Mill Computing, Inc. Forums The Mill Architecture spiller work optimisation

Tagged: ,

  • Author
    Posts
  • mhkool
    Participant
    Post count: 7
    #2111 |

    Since function calls and loops happen often, the spiller has a lot of work moving belt values around.
    The work of the spiller can be reduced if the CPU discards belt positions that will not be reused, so that the spiller does not have to move/copy them.

    Considering that 80% of the belt values are used once, the instructions are very wide and that there are likely slots with noop instructions, is it worth the effort to introduce a forget <belt-position> instruction which can replace noops? So after a forget b3, the spiller does not look at b3 when a new call or inner is executed. For long belts and many unused belt positions, an alternative might be sweep <belt-position> which forgets all belt positions from <belt-position> to the end of the belt.
    An alternative to the forget instruction may be that each instruction gets an operand flag saying “this is the last use of the operand” doing an implicit “forget”. So addusfrgt1 b2,b4 does the usual addus and also a forget b4.

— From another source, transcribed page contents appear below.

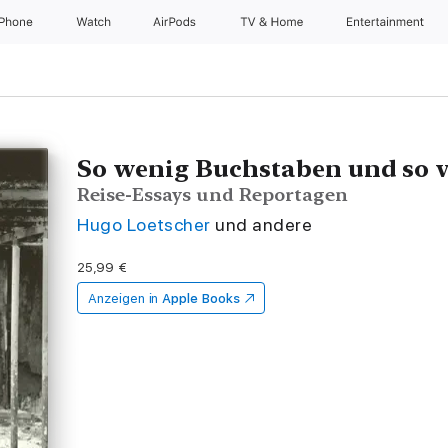
iPhone
Watch
AirPods
TV & Home
Entertainment
So wenig Buchstaben und so v
Reise-Essays und Reportagen
Hugo Loetscher
und andere
25,99 €
Anzeigen in
Apple Books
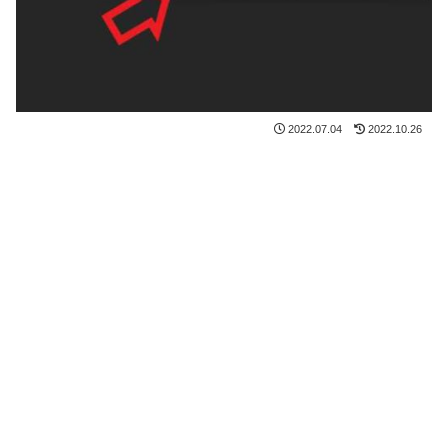
2022.07.04
2022.10.26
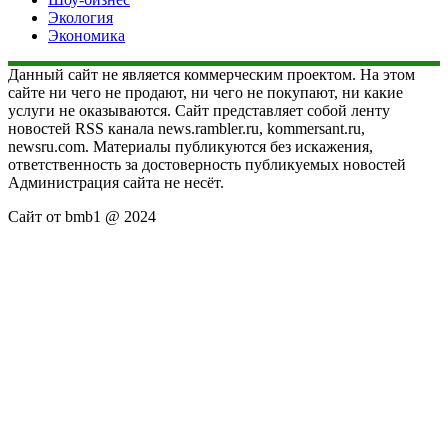
Экология
Экономика
Данный сайт не является коммерческим проектом. На этом
сайте ни чего не продают, ни чего не покупают, ни какие
услуги не оказываются. Сайт представляет собой ленту
новостей RSS канала news.rambler.ru, kommersant.ru,
newsru.com. Материалы публикуются без искажения,
ответственность за достоверность публикуемых новостей
Администрация сайта не несёт.
Сайт от bmb1 @ 2024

    One can go one step further and remove belt positions with a remove <beltposition> instruction. So a remove b3 literally removes a belt position and the last item on the belt becomes a None (only in the unlikely event that there are no other ops that put values on the belt). The remove instruction has the additional effect that some values can stay on the belt longer before they fall off the belt and may reduce the use of the scratchpad. I know, maybe I am asking too much and the “remove” instruction may be too diffcult to implement.

    • This topic was modified 8 years, 10 months ago by  mhkool.
  • Ivan Godard
    Keymaster
    Post count: 689

    Recall that there is no physical belt as such; the belt is a semantic part of the programmer’s model, and family members are free to implement anything that provides that model. Also recall that the physical realization of the spiller has essentially three different parts: one that is tightly integrated with the functional units and deals with stalls; an intermediate layer that is essentially an SRAM buffer pool; and a back end that connects the buffers to the memory hierarchy and eventually DRAM for when spiller traffic exceeds the buffer capacity in one direction or the other. Each of these three parts has its own job and organization.

    The back end is simplest: it collects pool entries into whole cache lines and injects them into the hierarchy, or vice versa. It has no knowledge of what the entries mean, only that entries must be moved to keep the pool roughly half full.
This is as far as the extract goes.